By Michael Cohn, the AccountancyToday

Compliance costs for Sarbanes-Oxley and external audit fees both increased last year, according to a new survey, but for most organizations the cost of SOX compliance remains at a manageable level.

The survey, by the consulting firm Protiviti, examined the impact of the Sarbanes-Oxley Act of 2002 as the law enters its second decade. More than one-third of the companies surveyed (38 percent) reported a year-over-year increase from 2011 to 2012 in SOX costs. Nearly half of the companies surveyed (47 percent) also reported a year-over-year increase in external audit fees during the same period.

However, on average the costs for SOX compliance are not extraordinarily high relative to the objective of quality financial reporting to investors through improved internal controls, according to the survey respondents. For most organizations, the cost of SOX compliance remains at a manageable level.

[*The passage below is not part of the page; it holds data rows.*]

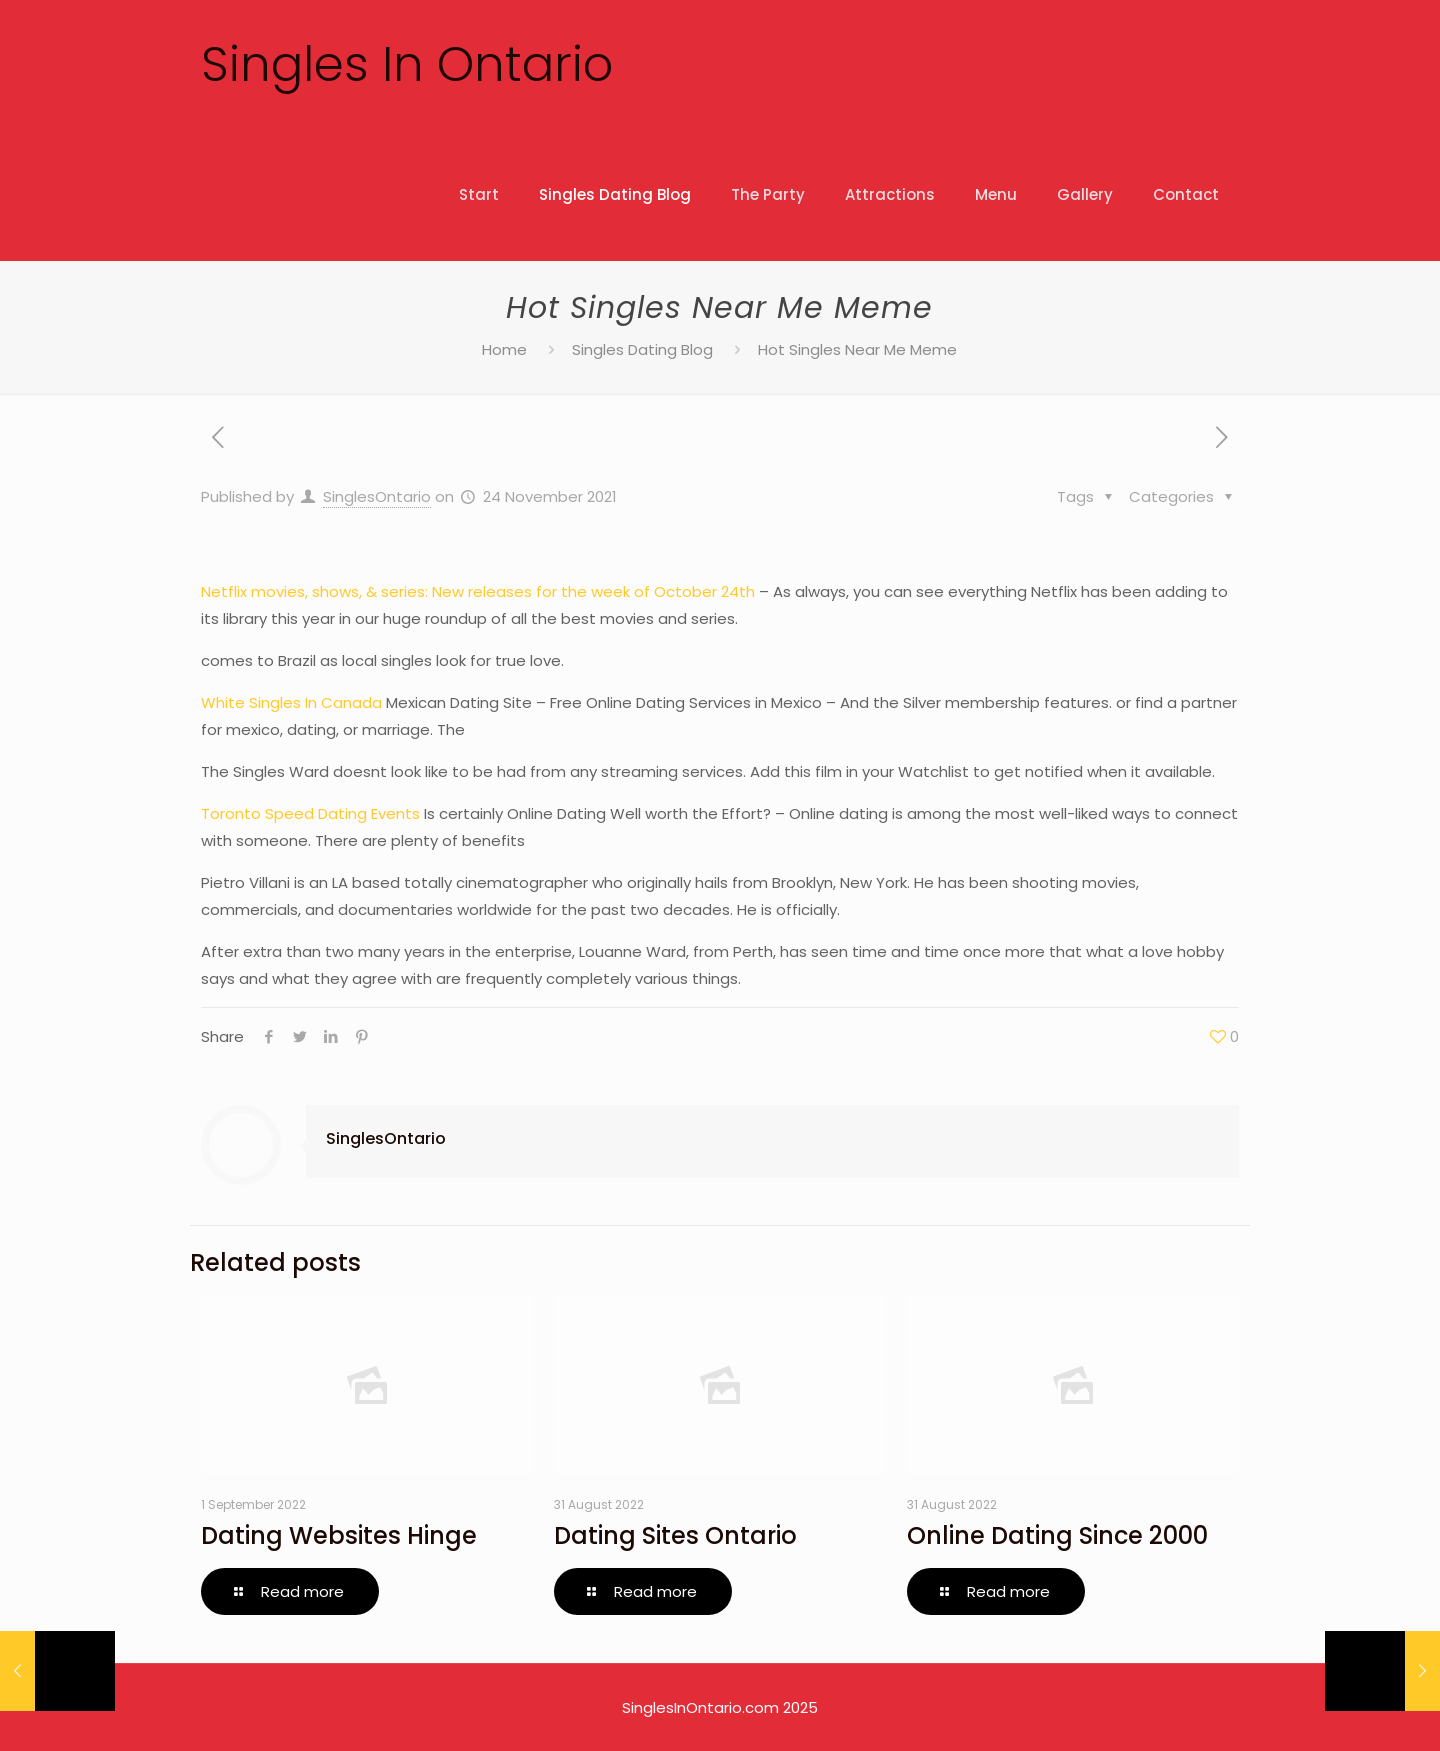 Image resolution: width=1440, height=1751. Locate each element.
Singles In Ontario (407, 64)
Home (504, 349)
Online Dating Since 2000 (1057, 1535)
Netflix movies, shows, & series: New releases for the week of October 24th (478, 591)
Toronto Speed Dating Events (310, 813)
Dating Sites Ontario (675, 1535)
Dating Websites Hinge (339, 1535)
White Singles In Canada (291, 702)
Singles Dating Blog (642, 349)
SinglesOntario (377, 496) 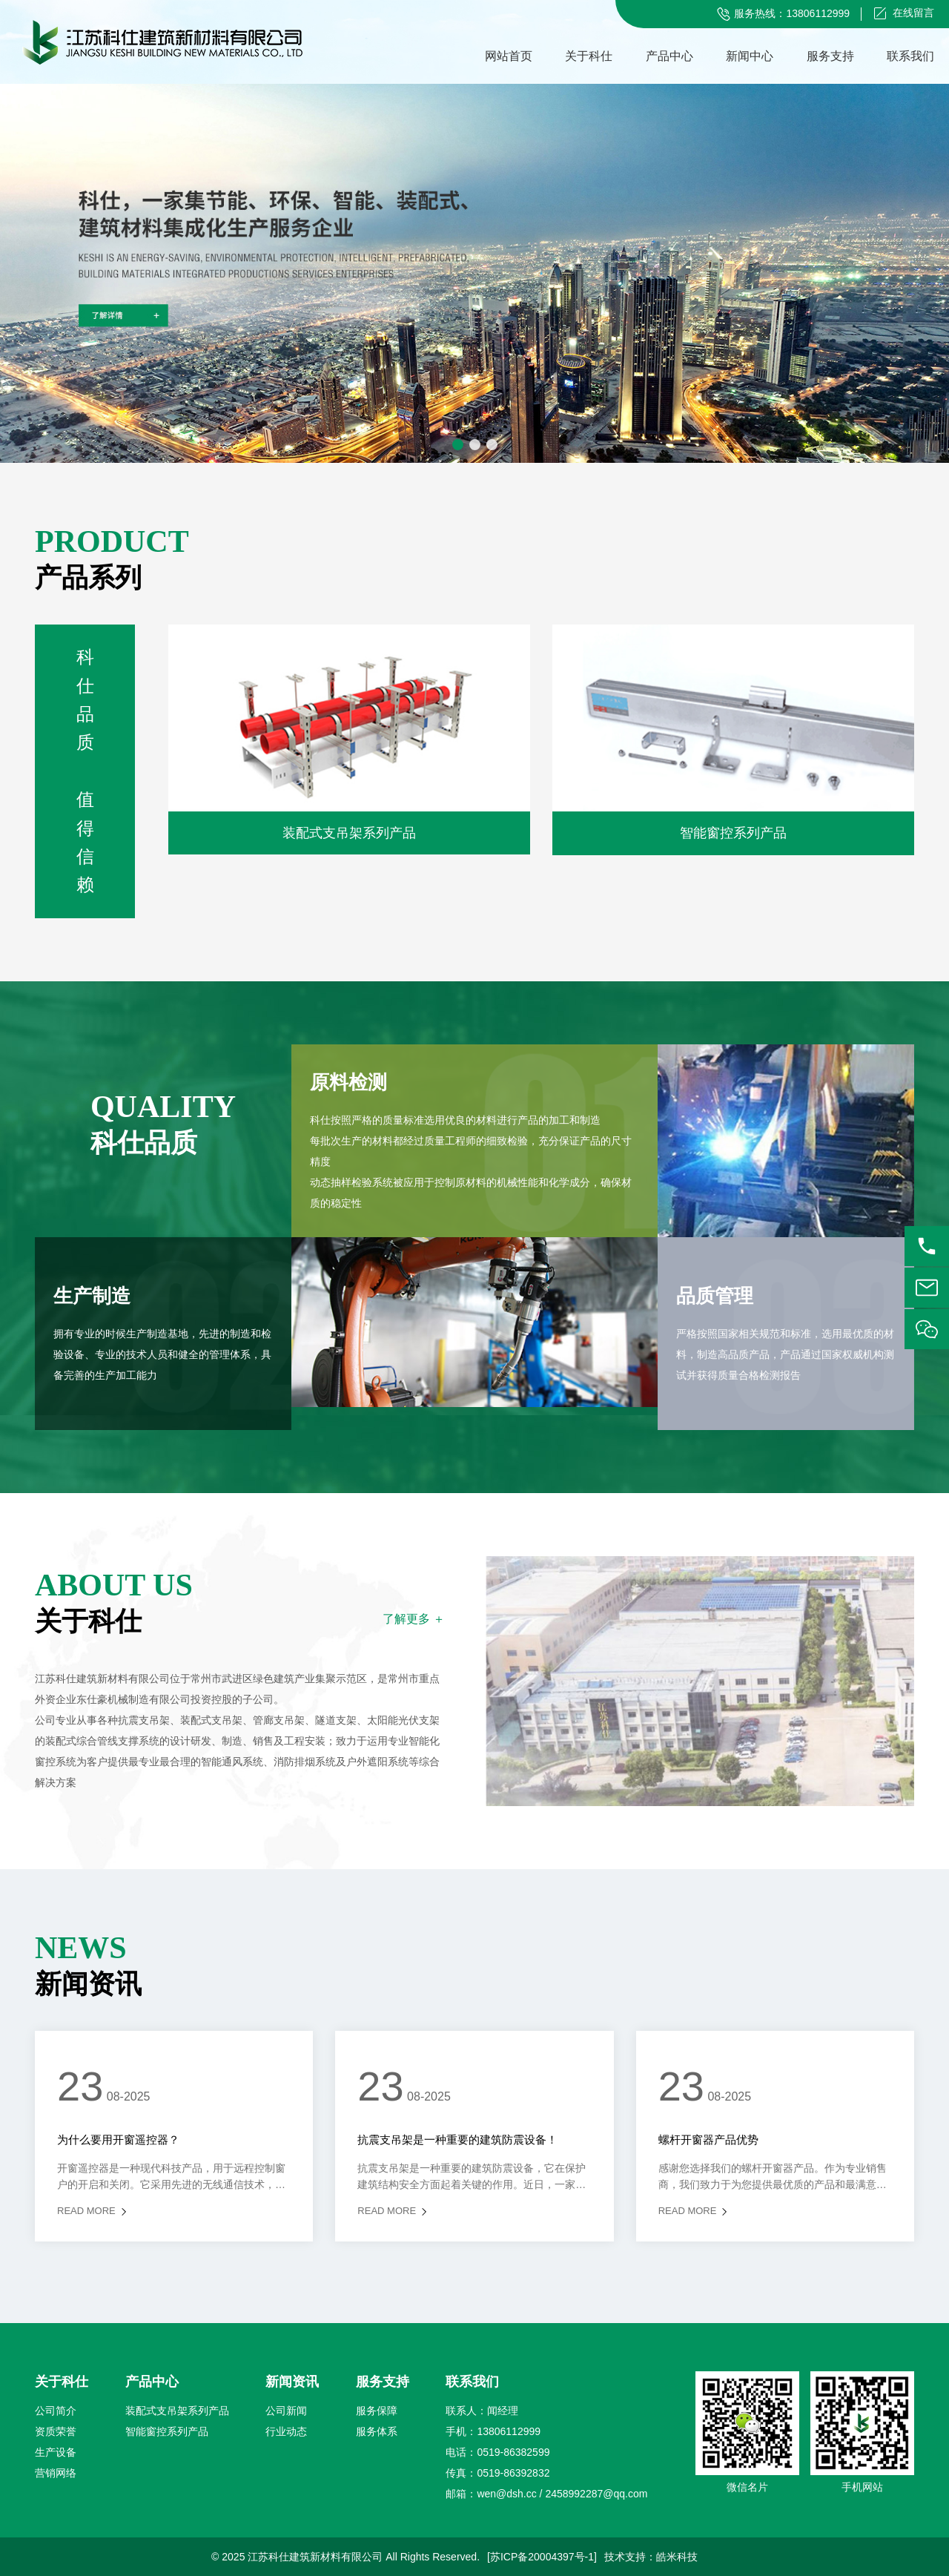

Protiviti polled 297 executives and professionals at companies with gross annual revenues ranging from less than $100 million to more than $20 billion in late 2012 and early 2013. Survey respondents included chief audit executives, chief financial officers, corporate Sarbanes-Oxley and project management office leaders, chief compliance officers and others involved with SOX.

The survey also found that more companies are shifting SOX compliance oversight responsibilities away from their project management offices to their internal audit functions. In addition, more companies are adjusting their compliance efforts to focus on high-risk processes and walkthroughs.

External auditor reliance on such efforts—and on the work of others in general—is continuing to evolve, due in part to guidance from the Public Company Accounting Oversight Board. Organizations continue to report significant improvements in their internal control structures since SOX Section 404(b) became a requirement. The automation of controls remains an enticing option and perhaps the “final frontier” for achieving significant improvements and efficiencies, according to the survey.

When executives and professionals involved in SOX compliance were asked what was driving the most change in their SOX compliance processes, 66 percent said there was at least moderate change due to demand for increasing process and control documentation for high-risk processes.

In addition, 60 percent of the respondents indicated that the increased amount of time required for walkthroughs and documentation around processes was also driving moderate change.

“To continue to improve their SOX compliance efforts, companies need to intensify their scrutiny of high-risk processes such as financial reporting, accrual processes, stock options and equity, and taxes,” said Protiviti executive vice president for global internal audit Brian Christensen in a statement. “The study shows that companies are beginning to adjust in that direction and the shift aligns with guidance from the SEC and PCAOB.”

With regard to the new COSO internal control framework, 66 percent of the survey respondents were aware of the revision process. The vast majority (85 percent) were against early implementation of the framework in 2013. If given an adoption option, respondents were fairly evenly split across several potential implementation schedules, including fiscal year 2014 and adoption after 2014.